New Book: Seven Beggars
A while back I linked to some illustrations I did for a translation of an old Rabbi Nachman story. The translator of that book slapped it all together and put it up for sale as a real bonafide book.
Many PsyCo readers will know Rabbi Nachman as an important early Hasidic figure. And, while most folks are familiar with the pithy sayings of these Hasidic “masters”, fewer have much familiarity with their longer works. And this is mostly because they are much, much weirder.
For some reason, there was an explosion of bizarre imagery in the West at this time that resembled a sort of early, organic surrealism. Nachman’s Beggars is especially rich, but this wasn’t limited just to Hasidic courts. Consider these titles from the other side of the Atlantic at around the same time:
Prelude to the New World, which in the last rosy sunset has appeared as a paradisal refulgence unto the Children of God, Illustrated in Songs of Love, Praise, Suffering, Power and Experience- the crushed, cringing and cross-bearing Church on Earth, and also the Church Triumphant which after a time reveals itself as a foretaste of Paradise. Offered as a sincere watchman’s call to all the children of God who are still scatterered, that they may assemble and prepare for the soon-approaching wedding day of the Bride of the Lamb (dated 1732. Printed by Benjamin Franklin)
The Zionitic Hill of Incense, or Mountain of Myrrh, filled with diverse types of beautiful, sweet-smelling scents; rendered through the Apothecary-art with countless expressions of love by godly souls, formed into numerous and charming spiritual songs, in which the final summons to the Last Supper of the great God is distinctly and beautifully expressed. Illuminated in the Western quarter of the world, in the land of the sunset, toward the midnight coming of the Groom (1739)
The Song of the Solitary and Deserted Turtle-Dove, namely the Christian Church or spiritual and experienceful-songs of Love and Sorrow, as therein both, a foretaste of the new world as well as the intervening roads of the cross and sorrow are presented according to their dignity in spiritual rhymes. By One who is a peaceful and striving pilgrim toward the Silent Eternity, and now gathered together and brought to light for the use of the Solitary and Deserted in Zion. (These are from J. Jablonski’s amazing article: Milennial Soundings)

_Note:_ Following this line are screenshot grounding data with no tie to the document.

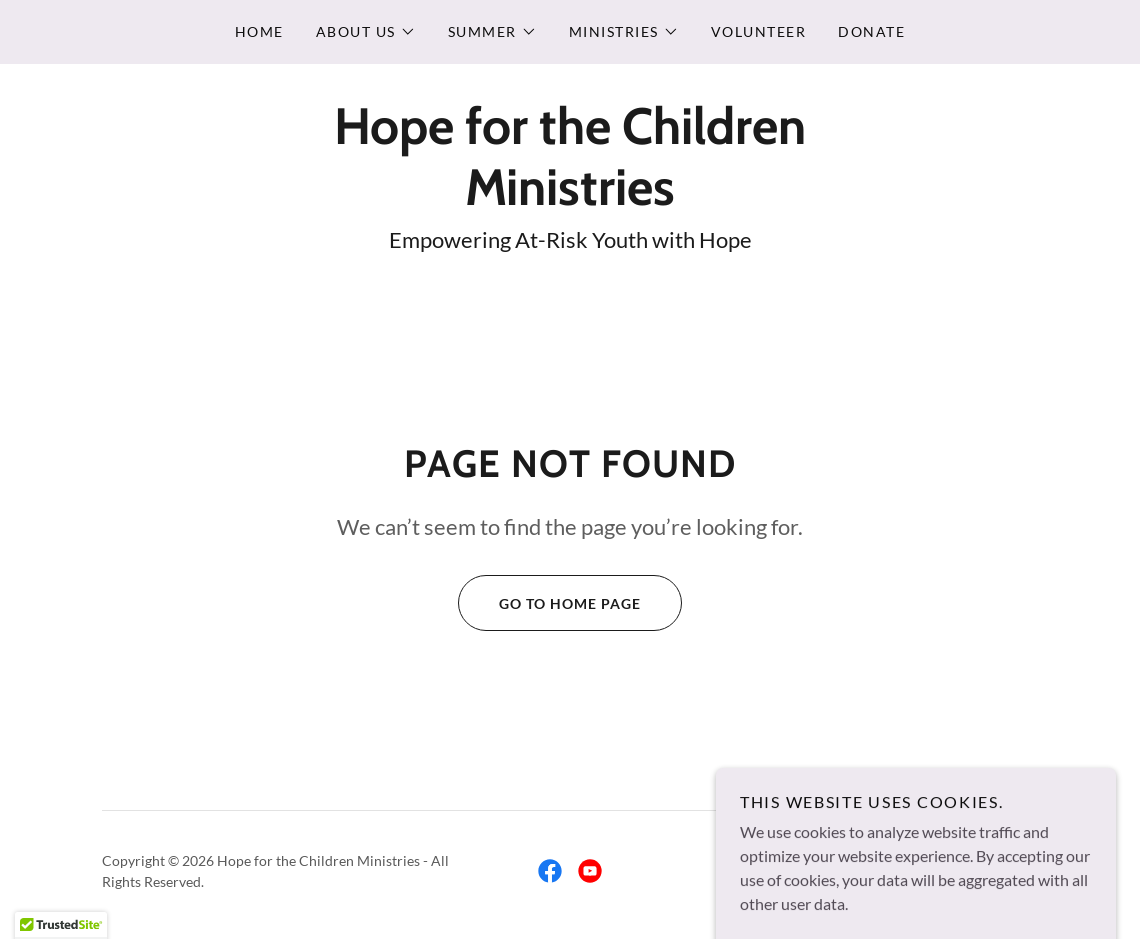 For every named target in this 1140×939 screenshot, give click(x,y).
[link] (570, 198)
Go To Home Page (549, 603)
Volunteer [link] (758, 31)
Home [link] (259, 31)
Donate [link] (871, 31)
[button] (366, 32) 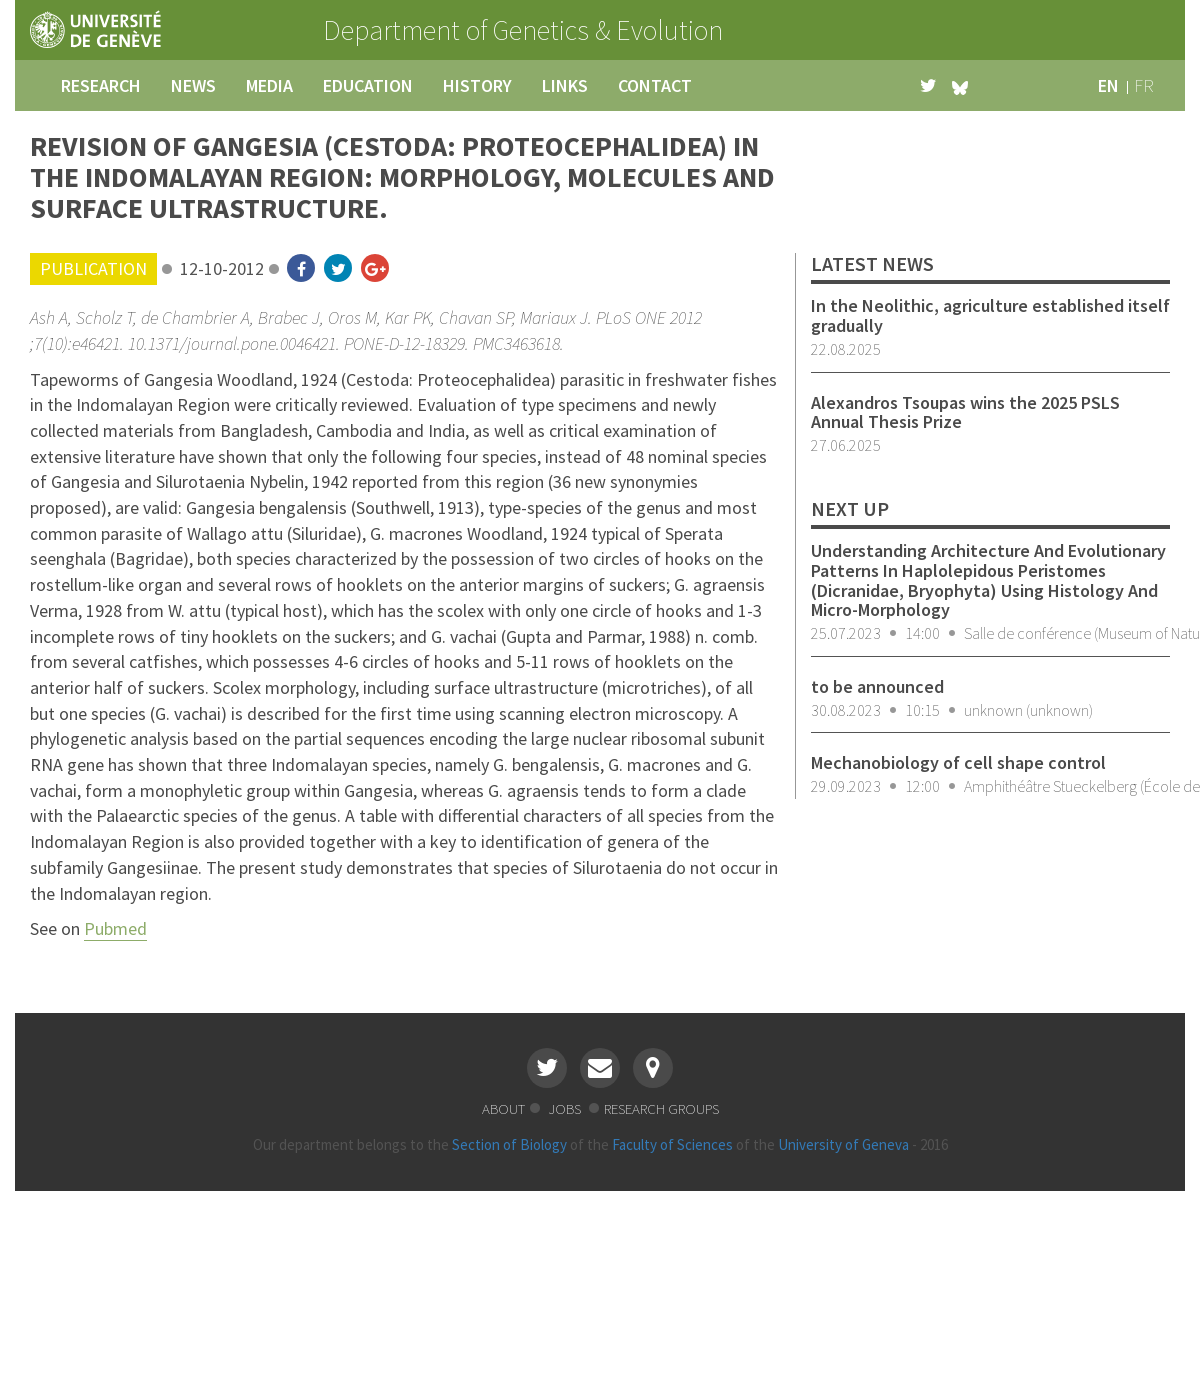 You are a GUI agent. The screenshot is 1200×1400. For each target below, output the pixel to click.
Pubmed (115, 928)
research (101, 85)
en (1108, 85)
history (477, 85)
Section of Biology (509, 1144)
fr (1144, 85)
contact (655, 85)
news (193, 85)
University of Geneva (843, 1144)
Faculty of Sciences (672, 1144)
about (503, 1108)
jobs (566, 1108)
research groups (661, 1108)
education (368, 85)
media (269, 85)
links (565, 85)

These are titles from 18th century religious tracts from Ephrata, Pennsylvania, but the approach to imagery is eerily similar to Nachman’s. And that shouldn’t be surprising- they shared influences that were bubbling up in the heretical worlds of the time- whether that be Gottfried Arnold, the hermeticist/alchemists, Joseph Frank, the kabbalah and others- all of which were especially imagistic. And precisely because these movements were heretical, there was a lot of intermingling between traditions.
What is it like to look at the world through this sort of lens? Hard to know, but it coincided with radical changes and a utopian sense of possibility. In both cases, these ecstatic effloresences of imagery would be followed by tamer and more imagination-phobic periods which coincided with less optimism. I don’t want to say it was all peaches and cream- these movements had problems, but there was something unique and important about their worldview. In the history of imagination, they stand out. I don’t know what to make of it all!
It is curious that our own era is marked with a quickly shifting change in our approach to images. If the 18th century Hasids and Ephratans were able to see meaning everywhere, we are able to see it nowhere, and our images tend to be cynical and overly slick, but mostly rendered basically meaningless because they all are trying to sell something, and we know this. There was a time when images didn’t do this.
The Hasids and Ephratans lived in a world where images and imagination were used to connect the chaotic aspects of their lives into a larger moral order, while we live in a world where images disorganize and confuse us. We no longer find ourselves in them.
At any rate, the book was fun to do but be warned: it’s not gonna become a major motion picture anytime soon. It requires a slightly deformed consciousness and it helps if you have the ability to float.